According to police reports, a woman says that on September 24, 2015, Farrer took advantage of her drunken state and raped her. But Farrer told police the woman consented to the sex and initiated the act.
According to police, the woman was drunk after a night of drinking with her friends and asked 21-year-old Farrer, a neighbor, to stay with her so they could go out to the bars and continue partying. He agreed.
Both she and Farrer agreed that they had sex that Night, but the woman claims she was so intoxicated that she couldn't have consented to the act therefore it was rape.
She showed police a text message that Farrer sent her the next day apologizing for his actions, saying he was responsible for what had happened.
But Farrer told police that the woman was drunk, but had demanded sex from him. He told police he tried to fend off her advances, but then complied.
He filed a complaint against the woman in October accusing her of coercing him into having sex.
The now-21-year-old woman said she may have initiated the sex, but she couldn't remember consenting because she was too drunk.
Police arrested Farrer on Oct. 6, charging him with rape in which the victim is mentally disabled or deficient, unable to consent. He posted the required bond -- $2,500 cash -- and was released from jail that day after promising to appear in court for his Oct. 13 initial hearing, where he pleaded not guilty.
In November, a sexual misconduct hearing on the incident was held before a three-person panel in a conference room at IU's ethics office. They heard evidence in the case and found in woman's favor, holding Farrer accountable for what had happened. He was expelled from IU, where he had been a cadet on the IU police force and an ROTC officer.

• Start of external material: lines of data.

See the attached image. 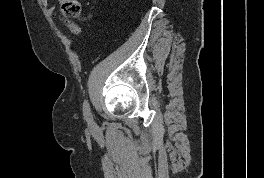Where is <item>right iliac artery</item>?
<instances>
[{
    "label": "right iliac artery",
    "mask_w": 264,
    "mask_h": 178,
    "mask_svg": "<svg viewBox=\"0 0 264 178\" xmlns=\"http://www.w3.org/2000/svg\"><path fill=\"white\" fill-rule=\"evenodd\" d=\"M83 114H84V118L87 121V123L88 124H92L93 123V118H92L90 107H89V103H88L87 100H85L84 104H83Z\"/></svg>",
    "instance_id": "1"
}]
</instances>
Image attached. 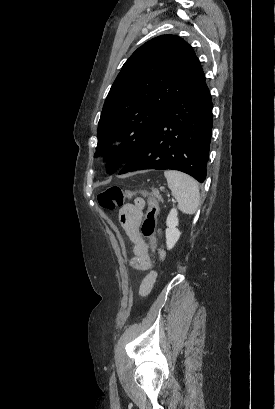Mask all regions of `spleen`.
I'll use <instances>...</instances> for the list:
<instances>
[{"label": "spleen", "instance_id": "obj_1", "mask_svg": "<svg viewBox=\"0 0 275 409\" xmlns=\"http://www.w3.org/2000/svg\"><path fill=\"white\" fill-rule=\"evenodd\" d=\"M168 186L178 202V209L186 215H194L198 209L200 194L198 182L179 170H165Z\"/></svg>", "mask_w": 275, "mask_h": 409}]
</instances>
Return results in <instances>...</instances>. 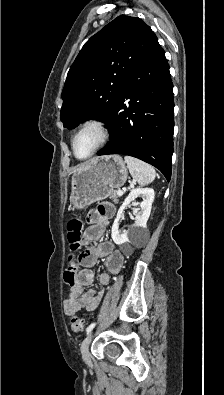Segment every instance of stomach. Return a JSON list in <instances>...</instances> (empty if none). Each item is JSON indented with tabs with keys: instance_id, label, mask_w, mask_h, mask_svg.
<instances>
[{
	"instance_id": "0dacf381",
	"label": "stomach",
	"mask_w": 224,
	"mask_h": 395,
	"mask_svg": "<svg viewBox=\"0 0 224 395\" xmlns=\"http://www.w3.org/2000/svg\"><path fill=\"white\" fill-rule=\"evenodd\" d=\"M127 176V166L119 155L92 159L72 175L70 202L73 209H83L106 199L124 185Z\"/></svg>"
}]
</instances>
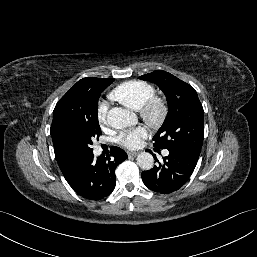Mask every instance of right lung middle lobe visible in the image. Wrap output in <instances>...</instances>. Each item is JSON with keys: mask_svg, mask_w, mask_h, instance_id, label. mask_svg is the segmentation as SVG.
<instances>
[{"mask_svg": "<svg viewBox=\"0 0 257 257\" xmlns=\"http://www.w3.org/2000/svg\"><path fill=\"white\" fill-rule=\"evenodd\" d=\"M110 84L85 85L61 98L64 113L51 128V134L63 149L80 158L93 153L92 140L101 135L98 99Z\"/></svg>", "mask_w": 257, "mask_h": 257, "instance_id": "right-lung-middle-lobe-1", "label": "right lung middle lobe"}]
</instances>
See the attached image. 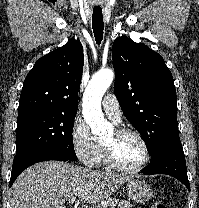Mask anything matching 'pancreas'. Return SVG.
Instances as JSON below:
<instances>
[{
  "mask_svg": "<svg viewBox=\"0 0 199 208\" xmlns=\"http://www.w3.org/2000/svg\"><path fill=\"white\" fill-rule=\"evenodd\" d=\"M130 208L128 201H119L118 199H107L103 203L98 204L95 208Z\"/></svg>",
  "mask_w": 199,
  "mask_h": 208,
  "instance_id": "obj_1",
  "label": "pancreas"
}]
</instances>
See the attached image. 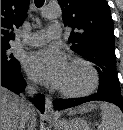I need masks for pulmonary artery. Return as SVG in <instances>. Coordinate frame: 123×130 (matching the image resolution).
I'll list each match as a JSON object with an SVG mask.
<instances>
[{"mask_svg": "<svg viewBox=\"0 0 123 130\" xmlns=\"http://www.w3.org/2000/svg\"><path fill=\"white\" fill-rule=\"evenodd\" d=\"M61 35V27L59 24H52L46 30H41L30 34L22 42L23 45L27 46H39L47 43L51 39L59 38Z\"/></svg>", "mask_w": 123, "mask_h": 130, "instance_id": "1", "label": "pulmonary artery"}]
</instances>
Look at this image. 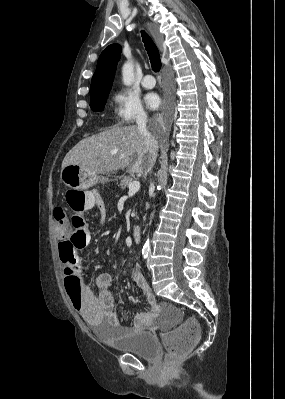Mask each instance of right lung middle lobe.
Segmentation results:
<instances>
[{
  "instance_id": "right-lung-middle-lobe-1",
  "label": "right lung middle lobe",
  "mask_w": 285,
  "mask_h": 399,
  "mask_svg": "<svg viewBox=\"0 0 285 399\" xmlns=\"http://www.w3.org/2000/svg\"><path fill=\"white\" fill-rule=\"evenodd\" d=\"M108 94H109V91L92 97L91 103H90L91 109L93 111H103L104 104L108 98Z\"/></svg>"
}]
</instances>
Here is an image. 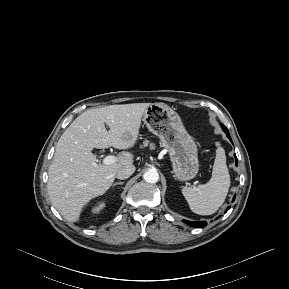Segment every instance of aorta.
Returning a JSON list of instances; mask_svg holds the SVG:
<instances>
[{"instance_id": "762f6f07", "label": "aorta", "mask_w": 289, "mask_h": 289, "mask_svg": "<svg viewBox=\"0 0 289 289\" xmlns=\"http://www.w3.org/2000/svg\"><path fill=\"white\" fill-rule=\"evenodd\" d=\"M143 178L148 183H156L159 180V174L156 170H148L144 173Z\"/></svg>"}]
</instances>
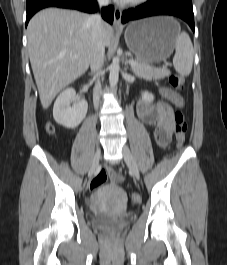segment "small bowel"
<instances>
[{"mask_svg": "<svg viewBox=\"0 0 227 265\" xmlns=\"http://www.w3.org/2000/svg\"><path fill=\"white\" fill-rule=\"evenodd\" d=\"M165 98H171L172 94L167 88L161 90ZM139 118L148 126L154 128V138L159 147H166L173 135V110L167 102L148 103L140 101L137 106ZM114 181L120 180V175L111 171Z\"/></svg>", "mask_w": 227, "mask_h": 265, "instance_id": "obj_1", "label": "small bowel"}]
</instances>
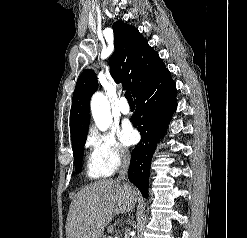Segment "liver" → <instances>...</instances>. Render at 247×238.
<instances>
[{
	"label": "liver",
	"instance_id": "1",
	"mask_svg": "<svg viewBox=\"0 0 247 238\" xmlns=\"http://www.w3.org/2000/svg\"><path fill=\"white\" fill-rule=\"evenodd\" d=\"M137 191L117 180H100L81 189L71 202L66 238H101L116 214L134 208Z\"/></svg>",
	"mask_w": 247,
	"mask_h": 238
}]
</instances>
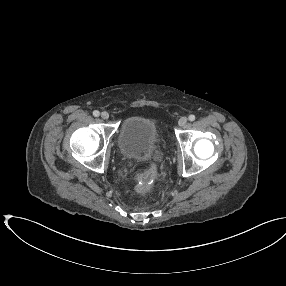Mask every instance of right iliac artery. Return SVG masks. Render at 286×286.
I'll return each instance as SVG.
<instances>
[{
    "label": "right iliac artery",
    "instance_id": "1",
    "mask_svg": "<svg viewBox=\"0 0 286 286\" xmlns=\"http://www.w3.org/2000/svg\"><path fill=\"white\" fill-rule=\"evenodd\" d=\"M93 115H94L95 117H98V116L100 115V113H99V111L95 110V111L93 112Z\"/></svg>",
    "mask_w": 286,
    "mask_h": 286
}]
</instances>
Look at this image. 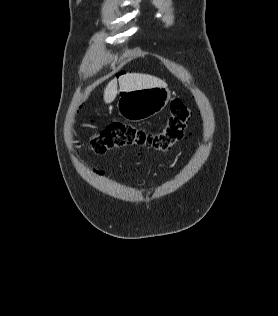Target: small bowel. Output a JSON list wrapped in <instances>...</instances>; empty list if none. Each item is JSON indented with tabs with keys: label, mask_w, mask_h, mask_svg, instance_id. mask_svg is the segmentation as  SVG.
I'll list each match as a JSON object with an SVG mask.
<instances>
[{
	"label": "small bowel",
	"mask_w": 278,
	"mask_h": 316,
	"mask_svg": "<svg viewBox=\"0 0 278 316\" xmlns=\"http://www.w3.org/2000/svg\"><path fill=\"white\" fill-rule=\"evenodd\" d=\"M107 171V167L105 166H99L97 167V172H100V173H104Z\"/></svg>",
	"instance_id": "1"
}]
</instances>
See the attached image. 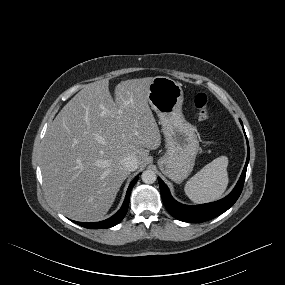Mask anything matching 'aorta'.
I'll use <instances>...</instances> for the list:
<instances>
[{
  "instance_id": "aorta-1",
  "label": "aorta",
  "mask_w": 285,
  "mask_h": 285,
  "mask_svg": "<svg viewBox=\"0 0 285 285\" xmlns=\"http://www.w3.org/2000/svg\"><path fill=\"white\" fill-rule=\"evenodd\" d=\"M142 181L145 184H153L156 179V173L153 170H145L141 175Z\"/></svg>"
}]
</instances>
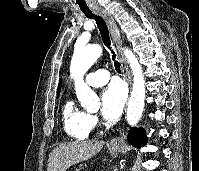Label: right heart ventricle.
<instances>
[{
  "label": "right heart ventricle",
  "instance_id": "1",
  "mask_svg": "<svg viewBox=\"0 0 199 171\" xmlns=\"http://www.w3.org/2000/svg\"><path fill=\"white\" fill-rule=\"evenodd\" d=\"M62 117L68 136L78 140L88 138L92 129L89 125V114L78 109L70 98L64 103Z\"/></svg>",
  "mask_w": 199,
  "mask_h": 171
}]
</instances>
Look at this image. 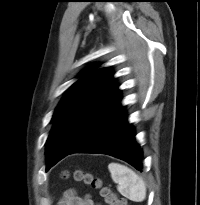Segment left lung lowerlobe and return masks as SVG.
Here are the masks:
<instances>
[{
  "mask_svg": "<svg viewBox=\"0 0 200 205\" xmlns=\"http://www.w3.org/2000/svg\"><path fill=\"white\" fill-rule=\"evenodd\" d=\"M120 101L119 94L102 117L67 155L108 154L128 162L137 170L142 169V151L135 141L134 129L127 123L126 113Z\"/></svg>",
  "mask_w": 200,
  "mask_h": 205,
  "instance_id": "0a47b994",
  "label": "left lung lower lobe"
}]
</instances>
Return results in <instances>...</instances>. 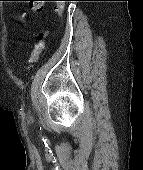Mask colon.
Wrapping results in <instances>:
<instances>
[{
  "label": "colon",
  "mask_w": 143,
  "mask_h": 170,
  "mask_svg": "<svg viewBox=\"0 0 143 170\" xmlns=\"http://www.w3.org/2000/svg\"><path fill=\"white\" fill-rule=\"evenodd\" d=\"M28 1L30 2V9L34 12L39 11V9L42 6L39 3H42V1H56L54 10L57 14V20H60L63 16V11H64V2L63 1L64 0H28ZM27 15H28V13L26 12L24 14V16H27ZM50 32H51L50 30H45L39 34L38 43L32 53V60L34 62L38 61L39 58L41 57V55L44 51V48H45L46 38L49 36Z\"/></svg>",
  "instance_id": "obj_1"
}]
</instances>
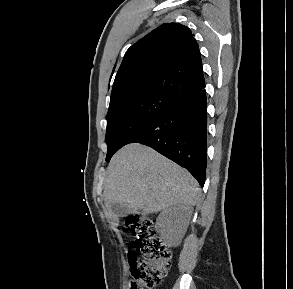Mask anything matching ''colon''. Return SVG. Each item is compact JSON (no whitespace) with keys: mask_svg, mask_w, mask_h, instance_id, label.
<instances>
[{"mask_svg":"<svg viewBox=\"0 0 293 289\" xmlns=\"http://www.w3.org/2000/svg\"><path fill=\"white\" fill-rule=\"evenodd\" d=\"M125 230L134 238L135 248L142 255V258L129 255L132 274L130 289H156L170 267L171 251L157 237L150 218L128 217Z\"/></svg>","mask_w":293,"mask_h":289,"instance_id":"5ec220e1","label":"colon"}]
</instances>
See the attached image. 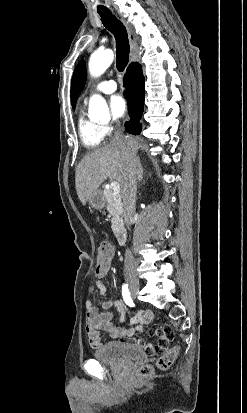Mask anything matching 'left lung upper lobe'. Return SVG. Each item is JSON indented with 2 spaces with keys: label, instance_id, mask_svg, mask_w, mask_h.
I'll list each match as a JSON object with an SVG mask.
<instances>
[{
  "label": "left lung upper lobe",
  "instance_id": "obj_1",
  "mask_svg": "<svg viewBox=\"0 0 247 413\" xmlns=\"http://www.w3.org/2000/svg\"><path fill=\"white\" fill-rule=\"evenodd\" d=\"M86 81L85 62L81 61L75 68L71 82V104L75 109L77 98L84 87Z\"/></svg>",
  "mask_w": 247,
  "mask_h": 413
}]
</instances>
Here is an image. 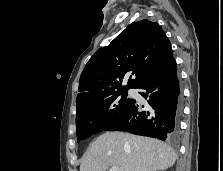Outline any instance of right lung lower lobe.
<instances>
[{"mask_svg": "<svg viewBox=\"0 0 223 171\" xmlns=\"http://www.w3.org/2000/svg\"><path fill=\"white\" fill-rule=\"evenodd\" d=\"M138 88L143 90L140 94L148 100L147 110L140 112L134 100L126 113L103 131H125L160 140L176 139L181 97L175 60Z\"/></svg>", "mask_w": 223, "mask_h": 171, "instance_id": "obj_1", "label": "right lung lower lobe"}]
</instances>
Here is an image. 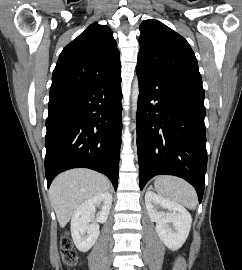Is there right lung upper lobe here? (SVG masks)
I'll list each match as a JSON object with an SVG mask.
<instances>
[{"instance_id": "right-lung-upper-lobe-1", "label": "right lung upper lobe", "mask_w": 242, "mask_h": 270, "mask_svg": "<svg viewBox=\"0 0 242 270\" xmlns=\"http://www.w3.org/2000/svg\"><path fill=\"white\" fill-rule=\"evenodd\" d=\"M120 68V54L111 29L95 22L61 52L53 71L49 99L82 89Z\"/></svg>"}]
</instances>
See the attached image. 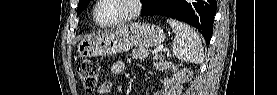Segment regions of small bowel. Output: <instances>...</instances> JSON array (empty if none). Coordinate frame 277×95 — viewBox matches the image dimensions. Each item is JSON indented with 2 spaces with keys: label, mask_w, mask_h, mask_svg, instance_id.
Wrapping results in <instances>:
<instances>
[{
  "label": "small bowel",
  "mask_w": 277,
  "mask_h": 95,
  "mask_svg": "<svg viewBox=\"0 0 277 95\" xmlns=\"http://www.w3.org/2000/svg\"><path fill=\"white\" fill-rule=\"evenodd\" d=\"M127 69L126 63L122 60L116 61L112 67L111 72L114 75H123ZM112 91V83L109 81L102 82L98 87L99 94L108 95L111 94ZM158 95H170V91L168 89H162L156 92Z\"/></svg>",
  "instance_id": "obj_1"
}]
</instances>
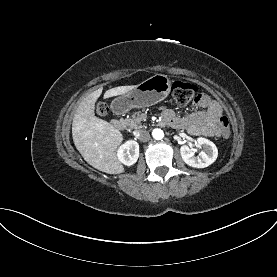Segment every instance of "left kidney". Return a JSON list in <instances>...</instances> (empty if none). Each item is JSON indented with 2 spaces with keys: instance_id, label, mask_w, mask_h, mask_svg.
Here are the masks:
<instances>
[{
  "instance_id": "left-kidney-1",
  "label": "left kidney",
  "mask_w": 277,
  "mask_h": 277,
  "mask_svg": "<svg viewBox=\"0 0 277 277\" xmlns=\"http://www.w3.org/2000/svg\"><path fill=\"white\" fill-rule=\"evenodd\" d=\"M197 145L203 147V150L195 156L192 147L188 145H183L180 148V153L183 161L194 168H205L211 165L218 156L217 147L213 142L206 138H198Z\"/></svg>"
}]
</instances>
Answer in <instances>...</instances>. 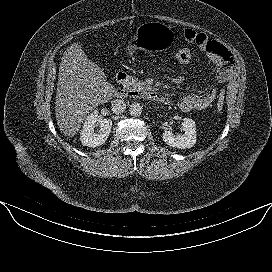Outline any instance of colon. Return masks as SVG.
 Returning <instances> with one entry per match:
<instances>
[{
	"mask_svg": "<svg viewBox=\"0 0 272 272\" xmlns=\"http://www.w3.org/2000/svg\"><path fill=\"white\" fill-rule=\"evenodd\" d=\"M173 59L177 63L187 64L192 61L193 52L188 48H178L173 52ZM224 98H225V90H222L216 104V109L218 111H221L224 107Z\"/></svg>",
	"mask_w": 272,
	"mask_h": 272,
	"instance_id": "obj_1",
	"label": "colon"
}]
</instances>
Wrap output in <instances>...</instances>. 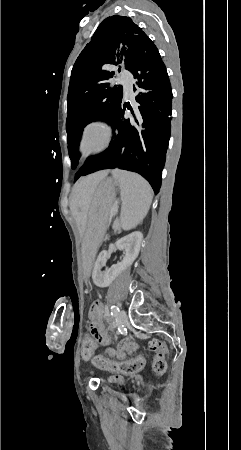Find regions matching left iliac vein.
Segmentation results:
<instances>
[{
    "label": "left iliac vein",
    "mask_w": 241,
    "mask_h": 450,
    "mask_svg": "<svg viewBox=\"0 0 241 450\" xmlns=\"http://www.w3.org/2000/svg\"><path fill=\"white\" fill-rule=\"evenodd\" d=\"M119 325H125L127 322V315L125 310H121L117 319Z\"/></svg>",
    "instance_id": "1"
}]
</instances>
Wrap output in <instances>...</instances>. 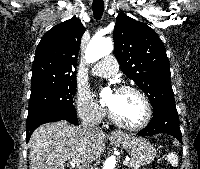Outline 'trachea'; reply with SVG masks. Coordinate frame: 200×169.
I'll return each instance as SVG.
<instances>
[{
	"label": "trachea",
	"instance_id": "3493384b",
	"mask_svg": "<svg viewBox=\"0 0 200 169\" xmlns=\"http://www.w3.org/2000/svg\"><path fill=\"white\" fill-rule=\"evenodd\" d=\"M92 10L94 18L100 20L104 11V2L103 0H93Z\"/></svg>",
	"mask_w": 200,
	"mask_h": 169
}]
</instances>
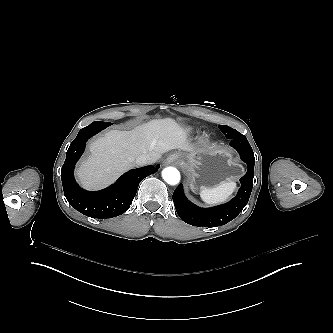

However Farrer argued that it was the woman, not him, who initiated that sexual encounter, but the criminal case moved forward.
Then the first week of September Monroe County Prosecutor Judith Coffey filed a motion to dismiss the case.
The woman was shocked and asked to meet with the prosecutor.
Chief Prosecutor Bob Miller told the woman there was insufficient evidence to move forward with the case, saying the dismissal was inevitable saying under Indiana's rape statute, a person's impairment or level of intoxication must be so great that they are unaware of the sexual conduct which was not what happened in this case.
The woman who now suffers from a post-traumatic stress disorder diagnosis has a therapy dog, and is set to graduate from IU in December.
Both her and Farrer are thinking of filing civil lawsuits.